Equality of sets means that two sets contain the same elements. No set contains elements the other set does not.
A subset is a set which contains only elements that are contained in another set. Equal sets are subsets of each other. A proper subset is a subset which is not equal to its parent set. The null set is a subset of all sets.
The Universal Set U is defined as the set consisting of all elements under consideration.
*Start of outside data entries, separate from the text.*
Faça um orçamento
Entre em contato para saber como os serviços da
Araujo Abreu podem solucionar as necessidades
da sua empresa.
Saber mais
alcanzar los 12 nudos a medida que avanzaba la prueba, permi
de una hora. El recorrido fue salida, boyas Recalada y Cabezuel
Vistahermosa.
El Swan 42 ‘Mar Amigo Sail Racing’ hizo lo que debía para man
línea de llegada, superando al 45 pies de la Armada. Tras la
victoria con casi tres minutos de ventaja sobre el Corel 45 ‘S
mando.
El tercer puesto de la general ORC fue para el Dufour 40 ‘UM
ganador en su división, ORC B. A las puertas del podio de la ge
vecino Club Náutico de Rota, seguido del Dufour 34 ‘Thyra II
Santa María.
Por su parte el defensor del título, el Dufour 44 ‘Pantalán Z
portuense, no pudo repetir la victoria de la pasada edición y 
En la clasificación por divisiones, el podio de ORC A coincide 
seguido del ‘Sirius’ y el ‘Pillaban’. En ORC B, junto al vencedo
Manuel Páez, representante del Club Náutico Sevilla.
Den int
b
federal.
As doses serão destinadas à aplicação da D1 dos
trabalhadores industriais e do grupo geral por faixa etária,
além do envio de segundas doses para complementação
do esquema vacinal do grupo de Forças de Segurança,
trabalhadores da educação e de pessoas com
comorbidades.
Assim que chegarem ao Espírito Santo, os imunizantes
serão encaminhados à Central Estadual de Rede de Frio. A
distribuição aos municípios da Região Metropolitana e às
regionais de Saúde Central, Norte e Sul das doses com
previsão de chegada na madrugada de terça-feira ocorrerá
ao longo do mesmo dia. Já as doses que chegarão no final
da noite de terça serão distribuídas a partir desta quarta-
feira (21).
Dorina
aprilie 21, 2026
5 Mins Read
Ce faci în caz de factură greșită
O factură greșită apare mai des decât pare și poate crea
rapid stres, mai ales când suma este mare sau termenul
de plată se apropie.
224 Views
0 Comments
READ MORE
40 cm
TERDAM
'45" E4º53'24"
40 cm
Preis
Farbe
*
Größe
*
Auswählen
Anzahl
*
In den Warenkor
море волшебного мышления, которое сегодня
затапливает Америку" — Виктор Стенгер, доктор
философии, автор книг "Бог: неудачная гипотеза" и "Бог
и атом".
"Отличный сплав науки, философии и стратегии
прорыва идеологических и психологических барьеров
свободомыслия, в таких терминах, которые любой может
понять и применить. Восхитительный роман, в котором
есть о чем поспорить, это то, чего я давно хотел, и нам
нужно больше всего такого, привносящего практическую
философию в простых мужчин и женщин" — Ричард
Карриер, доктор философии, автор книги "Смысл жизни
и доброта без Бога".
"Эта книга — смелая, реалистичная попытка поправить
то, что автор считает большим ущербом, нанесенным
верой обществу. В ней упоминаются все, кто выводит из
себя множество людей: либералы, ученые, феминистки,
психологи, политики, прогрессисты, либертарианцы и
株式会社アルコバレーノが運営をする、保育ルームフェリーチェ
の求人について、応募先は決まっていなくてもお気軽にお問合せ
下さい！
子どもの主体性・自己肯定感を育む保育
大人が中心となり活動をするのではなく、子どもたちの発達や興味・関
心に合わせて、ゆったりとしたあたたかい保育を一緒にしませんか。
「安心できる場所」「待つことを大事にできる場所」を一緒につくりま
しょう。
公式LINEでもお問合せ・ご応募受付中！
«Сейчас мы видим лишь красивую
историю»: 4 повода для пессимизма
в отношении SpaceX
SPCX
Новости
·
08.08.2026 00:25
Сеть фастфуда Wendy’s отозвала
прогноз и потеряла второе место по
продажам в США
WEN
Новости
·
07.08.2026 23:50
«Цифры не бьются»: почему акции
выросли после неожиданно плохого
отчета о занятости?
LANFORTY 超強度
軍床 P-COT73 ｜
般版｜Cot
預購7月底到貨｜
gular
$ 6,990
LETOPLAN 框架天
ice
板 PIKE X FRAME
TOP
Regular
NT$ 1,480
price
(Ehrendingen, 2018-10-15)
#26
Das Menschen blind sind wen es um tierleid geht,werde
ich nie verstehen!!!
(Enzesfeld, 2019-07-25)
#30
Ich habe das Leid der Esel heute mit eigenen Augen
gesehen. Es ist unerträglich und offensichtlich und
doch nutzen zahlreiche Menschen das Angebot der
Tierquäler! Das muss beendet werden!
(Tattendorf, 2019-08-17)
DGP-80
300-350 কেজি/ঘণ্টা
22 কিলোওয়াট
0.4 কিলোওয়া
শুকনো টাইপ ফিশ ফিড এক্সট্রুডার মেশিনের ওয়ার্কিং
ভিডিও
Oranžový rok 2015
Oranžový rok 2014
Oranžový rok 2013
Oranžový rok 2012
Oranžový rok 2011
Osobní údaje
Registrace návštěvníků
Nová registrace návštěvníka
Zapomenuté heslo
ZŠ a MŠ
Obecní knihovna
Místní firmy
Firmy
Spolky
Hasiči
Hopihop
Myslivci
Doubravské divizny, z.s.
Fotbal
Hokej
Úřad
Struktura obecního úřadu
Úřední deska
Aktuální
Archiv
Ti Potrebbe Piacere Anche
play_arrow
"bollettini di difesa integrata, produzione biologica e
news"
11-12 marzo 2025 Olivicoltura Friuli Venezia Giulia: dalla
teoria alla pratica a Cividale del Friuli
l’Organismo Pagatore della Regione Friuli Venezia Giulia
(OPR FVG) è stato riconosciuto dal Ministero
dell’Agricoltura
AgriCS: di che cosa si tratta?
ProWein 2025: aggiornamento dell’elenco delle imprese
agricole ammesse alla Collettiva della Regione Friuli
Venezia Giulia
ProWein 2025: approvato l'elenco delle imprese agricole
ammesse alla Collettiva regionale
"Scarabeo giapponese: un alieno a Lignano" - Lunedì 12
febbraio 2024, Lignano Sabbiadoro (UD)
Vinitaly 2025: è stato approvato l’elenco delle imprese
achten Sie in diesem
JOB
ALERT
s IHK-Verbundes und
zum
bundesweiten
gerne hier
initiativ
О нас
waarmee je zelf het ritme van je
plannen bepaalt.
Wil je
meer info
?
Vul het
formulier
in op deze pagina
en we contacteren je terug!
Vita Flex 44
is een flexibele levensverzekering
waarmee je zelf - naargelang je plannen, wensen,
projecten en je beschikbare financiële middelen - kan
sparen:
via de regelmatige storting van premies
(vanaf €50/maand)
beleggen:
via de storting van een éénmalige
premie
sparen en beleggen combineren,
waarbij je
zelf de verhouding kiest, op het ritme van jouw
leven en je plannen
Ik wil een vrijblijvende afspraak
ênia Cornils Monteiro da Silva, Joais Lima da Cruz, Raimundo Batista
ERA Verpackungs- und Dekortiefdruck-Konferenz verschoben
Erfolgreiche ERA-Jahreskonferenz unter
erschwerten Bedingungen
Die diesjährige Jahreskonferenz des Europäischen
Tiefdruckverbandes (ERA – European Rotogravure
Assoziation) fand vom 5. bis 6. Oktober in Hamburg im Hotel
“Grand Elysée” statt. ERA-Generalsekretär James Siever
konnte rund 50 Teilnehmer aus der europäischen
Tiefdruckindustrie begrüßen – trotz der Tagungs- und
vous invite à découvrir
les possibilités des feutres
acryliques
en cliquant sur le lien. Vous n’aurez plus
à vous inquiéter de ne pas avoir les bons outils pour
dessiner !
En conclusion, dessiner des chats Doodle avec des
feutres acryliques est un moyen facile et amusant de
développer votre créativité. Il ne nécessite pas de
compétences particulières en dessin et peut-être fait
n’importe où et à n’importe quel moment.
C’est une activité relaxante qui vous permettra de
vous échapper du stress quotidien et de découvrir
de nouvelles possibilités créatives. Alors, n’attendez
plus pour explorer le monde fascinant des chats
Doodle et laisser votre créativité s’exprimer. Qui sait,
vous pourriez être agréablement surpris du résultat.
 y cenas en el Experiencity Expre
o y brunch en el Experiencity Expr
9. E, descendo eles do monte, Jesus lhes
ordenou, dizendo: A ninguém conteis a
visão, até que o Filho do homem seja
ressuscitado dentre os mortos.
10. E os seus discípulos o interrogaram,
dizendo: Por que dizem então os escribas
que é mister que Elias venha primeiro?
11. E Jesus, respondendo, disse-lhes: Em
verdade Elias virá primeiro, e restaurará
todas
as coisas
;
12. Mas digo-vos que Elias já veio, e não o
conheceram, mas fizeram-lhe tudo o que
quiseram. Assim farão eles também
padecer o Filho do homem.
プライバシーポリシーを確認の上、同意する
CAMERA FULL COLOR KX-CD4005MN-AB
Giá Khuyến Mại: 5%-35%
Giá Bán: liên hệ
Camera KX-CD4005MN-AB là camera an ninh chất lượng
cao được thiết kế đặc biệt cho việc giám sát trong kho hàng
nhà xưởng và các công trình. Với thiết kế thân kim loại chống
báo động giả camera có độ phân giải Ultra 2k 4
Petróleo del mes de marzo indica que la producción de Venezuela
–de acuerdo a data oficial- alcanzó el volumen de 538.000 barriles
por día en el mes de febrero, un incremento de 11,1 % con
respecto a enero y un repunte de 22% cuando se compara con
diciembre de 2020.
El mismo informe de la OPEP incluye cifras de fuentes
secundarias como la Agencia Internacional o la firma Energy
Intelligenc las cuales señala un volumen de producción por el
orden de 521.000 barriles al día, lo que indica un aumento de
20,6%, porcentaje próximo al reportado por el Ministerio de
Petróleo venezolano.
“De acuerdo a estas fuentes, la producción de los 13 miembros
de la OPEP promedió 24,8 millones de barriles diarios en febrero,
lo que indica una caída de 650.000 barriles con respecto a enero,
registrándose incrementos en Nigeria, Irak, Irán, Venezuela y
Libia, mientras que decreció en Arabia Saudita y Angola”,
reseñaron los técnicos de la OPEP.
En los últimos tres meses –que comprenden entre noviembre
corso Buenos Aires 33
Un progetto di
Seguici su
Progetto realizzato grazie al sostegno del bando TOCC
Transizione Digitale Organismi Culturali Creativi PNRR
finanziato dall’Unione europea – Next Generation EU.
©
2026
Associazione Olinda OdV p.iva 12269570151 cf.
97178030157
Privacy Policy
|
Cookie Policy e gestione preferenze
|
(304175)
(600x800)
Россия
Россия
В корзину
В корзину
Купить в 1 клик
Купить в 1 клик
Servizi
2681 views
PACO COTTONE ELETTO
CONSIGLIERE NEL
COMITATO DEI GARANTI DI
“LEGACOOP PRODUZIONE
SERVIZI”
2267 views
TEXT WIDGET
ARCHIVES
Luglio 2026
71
Venn Diagrams are useful tools for visualizing set relationships. The universal set is drawn as a rectangle. Other sets are represented as circles within that rectangle. If sets have shared subsets, the circles are drawn as overlapping.
The union of two sets is the set containing all elements of both sets.
The intersection of two sets is the set of elements shared by those two sets. If the intersection of two sets is a null or empty set, the sets are called disjoint sets.
The complement of a set is the set containing all elements of U, the universal set, not contained in that set. The union of a set and its complement is equal to the universal set.
De Morgan’s properties are two relationships which are always true for sets. De Morgan’s first property is that the complement of the union of two sets is equal to the intersection of the complements of each set. De Morgan’s second property is that the complement of the intersection of two sets is equal to the union of the complements of each set.
For a set A, the number of elements in that set is defined as c(A).
The counting formula is a formula for determining the number of elements in the union of two sets. The formula states that the count of elements in the union of two sets is equal to the number of elements in the first set, plus the number of elements in the second set, minus the number of elements in the intersection of the two sets. The number of elements in the intersection must be subtracted to prevent those element from being counted twice.